Tuesday, March 22, 2005

A Test

Here it is, a test for us all. Are we Giants fans first, or do we go to watch the Barry Show?

If he does indeed miss the entire season, the Bay Area fanbase will be exposed for what it is: loyal to the team, or just a bunch of bandwagon riders, ready to jump off as soon as the ride gets rough.

This is a bad blow for Barry, as the only real way to quiet the steroid critics was to go out there when most would assume he's clean, and put up another 1.300 OPS season. Giambi will be watched for this, as well, but the attention would have paled in comparison to the microscope Bonds would have found himself under.

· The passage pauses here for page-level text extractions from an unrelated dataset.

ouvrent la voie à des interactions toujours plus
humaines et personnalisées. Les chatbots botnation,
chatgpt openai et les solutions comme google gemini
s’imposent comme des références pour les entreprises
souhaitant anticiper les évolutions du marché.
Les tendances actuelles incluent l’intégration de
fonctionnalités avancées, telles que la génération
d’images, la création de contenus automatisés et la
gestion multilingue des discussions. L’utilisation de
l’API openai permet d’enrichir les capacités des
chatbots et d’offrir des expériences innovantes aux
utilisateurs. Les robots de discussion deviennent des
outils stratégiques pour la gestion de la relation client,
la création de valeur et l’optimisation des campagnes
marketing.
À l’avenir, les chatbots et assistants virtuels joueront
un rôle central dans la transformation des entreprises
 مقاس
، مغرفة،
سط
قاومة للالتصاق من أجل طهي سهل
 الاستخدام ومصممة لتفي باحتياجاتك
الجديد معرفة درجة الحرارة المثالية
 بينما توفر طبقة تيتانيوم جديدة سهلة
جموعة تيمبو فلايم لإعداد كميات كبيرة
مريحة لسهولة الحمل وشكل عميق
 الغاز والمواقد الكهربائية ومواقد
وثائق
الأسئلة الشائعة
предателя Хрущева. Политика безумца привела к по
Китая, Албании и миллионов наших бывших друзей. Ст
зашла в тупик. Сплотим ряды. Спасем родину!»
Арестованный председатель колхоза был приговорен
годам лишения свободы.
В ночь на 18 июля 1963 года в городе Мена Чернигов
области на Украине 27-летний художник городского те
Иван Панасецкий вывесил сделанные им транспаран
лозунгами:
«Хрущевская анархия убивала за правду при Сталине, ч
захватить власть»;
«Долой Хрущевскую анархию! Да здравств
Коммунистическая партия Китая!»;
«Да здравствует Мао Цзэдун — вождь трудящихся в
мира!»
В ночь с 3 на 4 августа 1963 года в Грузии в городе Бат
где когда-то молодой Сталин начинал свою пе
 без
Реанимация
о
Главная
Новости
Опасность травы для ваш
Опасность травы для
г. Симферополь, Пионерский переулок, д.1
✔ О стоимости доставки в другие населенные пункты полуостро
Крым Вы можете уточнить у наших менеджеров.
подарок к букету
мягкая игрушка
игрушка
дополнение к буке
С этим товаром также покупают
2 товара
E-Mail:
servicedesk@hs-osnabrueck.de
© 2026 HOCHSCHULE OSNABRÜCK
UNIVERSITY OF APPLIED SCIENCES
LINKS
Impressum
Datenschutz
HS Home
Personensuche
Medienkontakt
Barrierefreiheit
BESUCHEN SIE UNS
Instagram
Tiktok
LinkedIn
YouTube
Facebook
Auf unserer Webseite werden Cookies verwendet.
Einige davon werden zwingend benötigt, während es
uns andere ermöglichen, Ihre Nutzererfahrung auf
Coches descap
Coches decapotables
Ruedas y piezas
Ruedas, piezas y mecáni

Now, we'll just have to wait. What will we do in the meantime?

Me? I'm going to still go to the ballyard, still tune in to FOX and KTVU, still wear my hat, jersey, still blog...

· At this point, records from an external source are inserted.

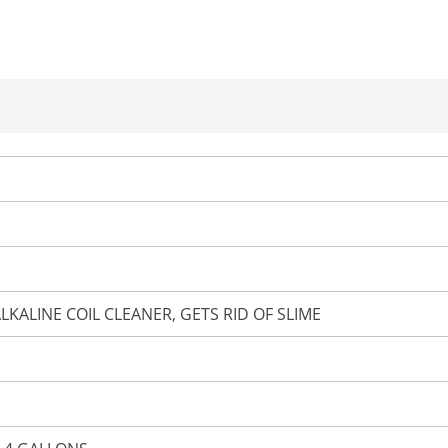
ALKALINE COIL CLEANER, GETS RID OF SLIME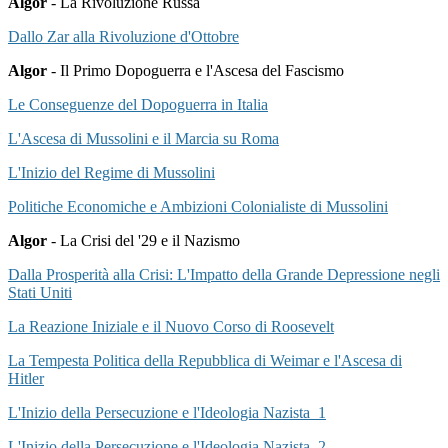
Algor
- La Rivoluzione Russa
Dallo Zar alla Rivoluzione d'Ottobre
Algor
- Il Primo Dopoguerra e l'Ascesa del Fascismo
Le Conseguenze del Dopoguerra in Italia
L'Ascesa di Mussolini e il Marcia su Roma
L'Inizio del Regime di Mussolini
Politiche Economiche e Ambizioni Colonialiste di Mussolini
Algor
- La Crisi del '29 e il Nazismo
Dalla Prosperità alla Crisi: L'Impatto della Grande Depressione negli
Stati Uniti
La Reazione Iniziale e il Nuovo Corso di Roosevelt
La Tempesta Politica della Repubblica di Weimar e l'Ascesa di
Hitler
L'Inizio della Persecuzione e l'Ideologia Nazista 1
L'Inizio della Persecuzione e l'Ideologia Nazista 2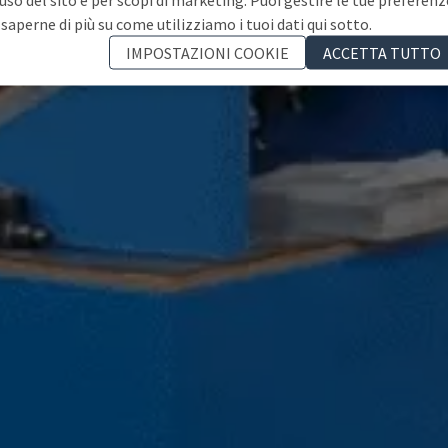
 saperne di più su come utilizziamo i tuoi dati qui sotto.
IMPOSTAZIONI COOKIE
ACCETTA TUTTO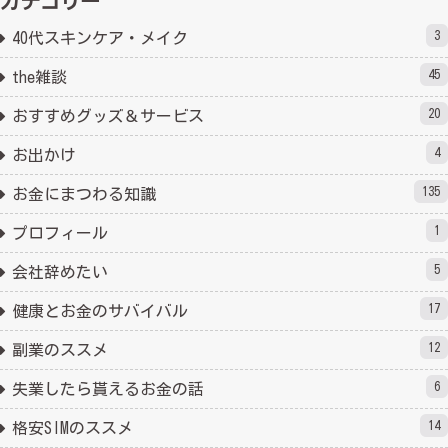
カテゴリー
3
40代スキンケア・メイク
45
the雑談
20
おすすめグッズ＆サービス
4
お出かけ
135
お金にまつわる知識
1
プロフィール
5
会社辞めたい
17
健康とお金のサバイバル
12
副業のススメ
6
失業したら貰えるお金の話
14
格安SIMのススメ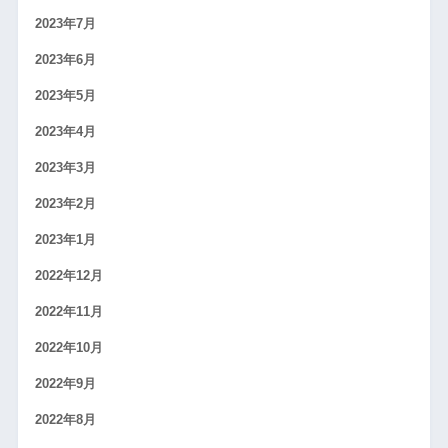
2023年7月
2023年6月
2023年5月
2023年4月
2023年3月
2023年2月
2023年1月
2022年12月
2022年11月
2022年10月
2022年9月
2022年8月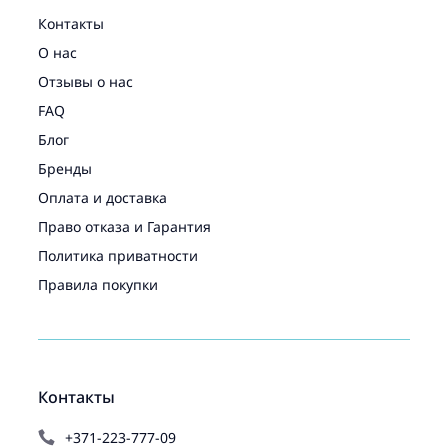
Контакты
О нас
Отзывы о нас
FAQ
Блог
Бренды
Оплата и доставка
Право отказа и Гарантия
Политика приватности
Правила покупки
Контакты
+371-223-777-09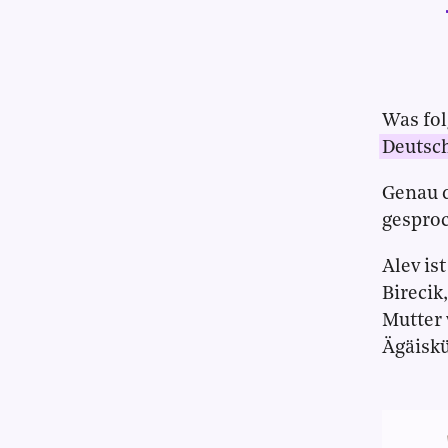
Was fol
Deutsc
Genau 
gespro
Alev is
Birecik
Mutter 
Ägäiskü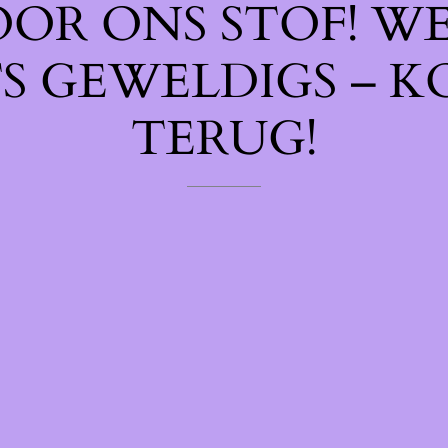
OOR ONS STOF! W
TS GEWELDIGS – K
TERUG!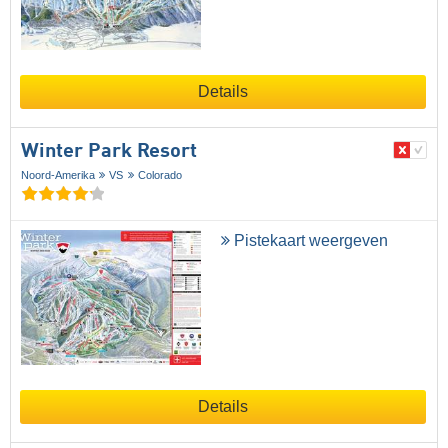
Details
Winter Park Resort
Noord-Amerika
VS
Colorado
Pistekaart weergeven
Details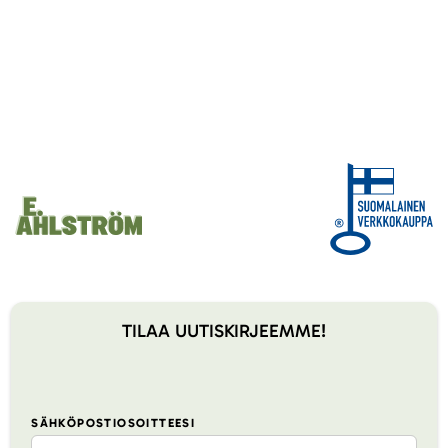
TILAA UUTISKIRJEEMME!
SÄHKÖPOSTIOSOITTEESI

What will everyone else do? How many of us were watching the San Francisco Bonds and not the San Francisco Giants?

We're about to find out.

2 comments:

Anonymous said...

Daniel, I am looking so forward to being able to buy tickets for a Sat. game without having to do it in February. I believe there are plenty of real fans listening on the radio who just don't want to deal with the meat market/corporate lounge/wannabe high school social scene relivers at Mays Field (sic).

In particular, I love the come in the third leave in the sixth crowd. I know it's a long train ride back to Walnut Creek or Disco Bay, but why waste the money, time, and more importantly the seat?

BB

Daniel said...

You've hit a nasty nail on the head with that comment, BB. The one thing about the position of the downtown stadium is convenience for the 9 to 5 crowd and any socialites that decide that the Giants are "in" right now (which usually means when they're winning, or while the Bonds Show is playing). Take away the winning AND Bonds? To quote El Lefty Malo, "uh oh".

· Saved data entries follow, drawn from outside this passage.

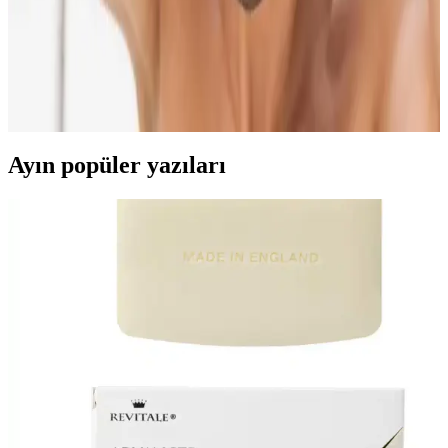
Doğal Saç Bakımı Trendleri ve Doğanın Gücüyle
Saç Sağlığını Koruma Yöntemleri
Doğal saç bakımı, kimyasal içeriklere alternatif olarak bitkisel özler
ve doğal yağlar kullanmayı içerir. Bu yöntemler saç sağlığını
destekler, parlaklık kazandırır ve çevre dostudur.
Ayın popüler yazıları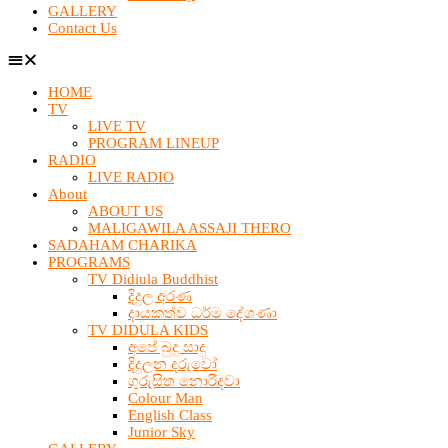
GALLERY
Contact Us
HOME
TV
LIVE TV
PROGRAM LINEUP
RADIO
LIVE RADIO
About
ABOUT US
MALIGAWILA ASSAJI THERO
SADAHAM CHARIKA
PROGRAMS
TV Didiula Buddhist
දිදුල අරණ
දායකත්ව ධර්ම දේශණා
TV DIDULA KIDS
අපේ බුදු සාදු
දිදුලන දරුවෝ
ගුරුසිත නොරිදවා
Colour Man
English Class
Junior Sky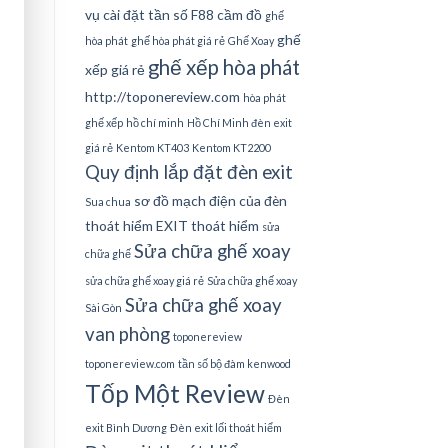
vụ cài đặt tần số
F88 cầm đồ
ghế
ghế
hòa phát
ghế hòa phát giá rẻ
Ghế Xoay
ghế xếp hòa phát
xếp giá rẻ
http://toponereview.com
hòa phát
ghế xếp
hồ chí minh
Hồ Chí Minh đèn exit
giá rẻ
Kentom KT403
Kentom KT2200
Quy định lắp đặt đèn exit
sơ đồ mạch điện của đèn
Sua chua
thoát hiểm EXIT thoát hiểm
sửa
Sửa chữa ghế xoay
chữa ghế
sửa chữa ghế xoay giá rẻ
Sửa chữa ghế xoay
Sửa chữa ghế xoay
Sài Gòn
van phòng
toponereview
toponereview.com
tần số bộ đàm kenwood
Tốp Một Review
Đèn
exit Bình Dương
Đèn exit lối thoát hiểm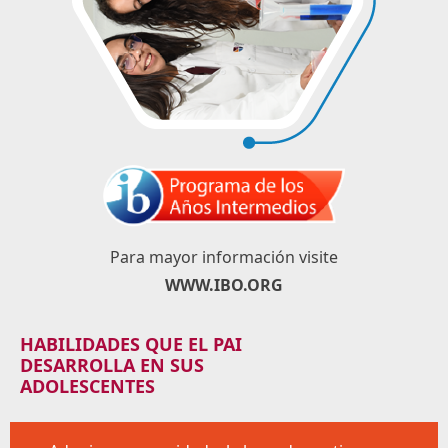
Para mayor información visite
WWW.IBO.ORG
HABILIDADES QUE EL PAI
DESARROLLA EN SUS
ADOLESCENTES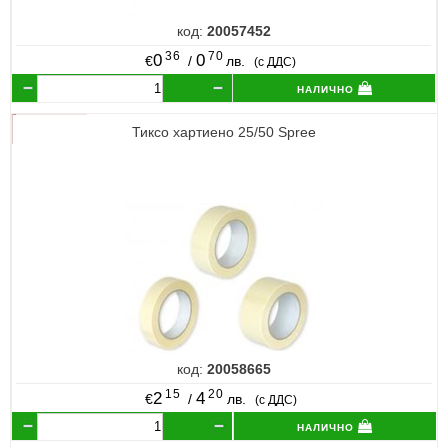
код:
20057452
36
70
0
0
€
/
лв.
(с ДДС)
налично
Тиксо хартиено 25/50 Spree
код:
20058665
15
20
2
4
€
/
лв.
(с ДДС)
налично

Despite the fact that they had some very good seasons in Candlestick, the park itself discouraged a lot of the shallow crowd. It was too unforgiving with that chill and that wind (it could be 90 in Walnut Creek, but still 60 at Candlestick with that flesh-piercing wind), plus it's a "nasty" 7 or 8 block drive from where Mays Field is -- just tooooo long of a drive from downtown for the socialites.

Not to mention, being in a neighborhood like Hunter's Point doesn't exactly make Candlestick ~more~ inviting.